Optimus Version 3 is expected to enter production this summer, with the goal of reaching mass production by 2027. Tesla is targeting one million units per year as an initial production goal.
Tesla also broke ground on a dedicated Optimus manufacturing facility at Gigafactory Texas in late 2025. The long-term ambition is 10 million units per year from that site.
To get there, Tesla has released a video showing the robot’s latest hardware — including reduction gearboxes and dexterous hands — giving a clearer look at how far the engineering has come.
Musk’s logic is rooted in labor economics. If Optimus can do repetitive physical work at scale and low cost, the potential market is enormous.

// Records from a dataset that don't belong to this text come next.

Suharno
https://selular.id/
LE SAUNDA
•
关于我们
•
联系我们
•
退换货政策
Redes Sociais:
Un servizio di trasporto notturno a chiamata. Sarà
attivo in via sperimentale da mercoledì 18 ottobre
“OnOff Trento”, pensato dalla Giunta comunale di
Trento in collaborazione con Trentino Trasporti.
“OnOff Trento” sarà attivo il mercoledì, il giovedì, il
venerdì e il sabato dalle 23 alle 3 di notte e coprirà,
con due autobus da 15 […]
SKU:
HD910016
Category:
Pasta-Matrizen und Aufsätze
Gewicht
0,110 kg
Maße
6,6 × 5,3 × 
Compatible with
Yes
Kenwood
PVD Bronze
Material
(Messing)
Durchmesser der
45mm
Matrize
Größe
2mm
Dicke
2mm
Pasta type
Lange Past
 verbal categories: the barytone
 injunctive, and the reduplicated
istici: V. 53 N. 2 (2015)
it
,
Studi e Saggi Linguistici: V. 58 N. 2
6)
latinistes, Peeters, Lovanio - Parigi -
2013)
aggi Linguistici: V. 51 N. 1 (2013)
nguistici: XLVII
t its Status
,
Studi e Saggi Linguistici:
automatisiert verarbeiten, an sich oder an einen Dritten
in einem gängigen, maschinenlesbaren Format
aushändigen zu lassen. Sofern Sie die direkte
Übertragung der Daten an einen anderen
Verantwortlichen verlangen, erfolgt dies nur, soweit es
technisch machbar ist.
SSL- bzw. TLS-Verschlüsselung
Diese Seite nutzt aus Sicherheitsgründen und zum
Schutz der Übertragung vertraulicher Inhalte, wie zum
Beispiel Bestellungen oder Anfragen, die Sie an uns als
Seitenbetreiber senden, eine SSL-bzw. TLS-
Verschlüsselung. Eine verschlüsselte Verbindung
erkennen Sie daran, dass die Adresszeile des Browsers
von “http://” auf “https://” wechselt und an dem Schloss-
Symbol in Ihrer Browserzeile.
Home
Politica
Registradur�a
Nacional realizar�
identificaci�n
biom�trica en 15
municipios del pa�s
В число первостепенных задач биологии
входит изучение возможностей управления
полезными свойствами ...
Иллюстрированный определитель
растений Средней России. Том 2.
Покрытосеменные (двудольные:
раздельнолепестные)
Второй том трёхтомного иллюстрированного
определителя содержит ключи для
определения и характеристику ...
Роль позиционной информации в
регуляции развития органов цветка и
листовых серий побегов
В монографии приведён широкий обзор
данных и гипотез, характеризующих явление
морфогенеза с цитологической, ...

Early target industries include manufacturing assembly, material handling, quality inspection, and warehouse logistics — loading, unloading, sorting, and transport.
Longer term, Tesla’s plan is for Optimus to enter households, medical settings, and broader logistics at smartphone-level scale.
Musk has said Optimus could eventually surpass Tesla’s car business and generate $10 trillion in revenue. That figure gets attention, but the near-term numbers are what matter to investors right now.
GF Value pegs TSLA at $253.41, flagging it as significantly overvalued. The stock has been a focal point for debate over how much of the Optimus vision is already priced in.
For now, Tesla’s job postings and factory retooling confirm one thing: Optimus is no longer a side project.
Production of Optimus 3 is on track to begin this summer, with mass production targeted for 2027.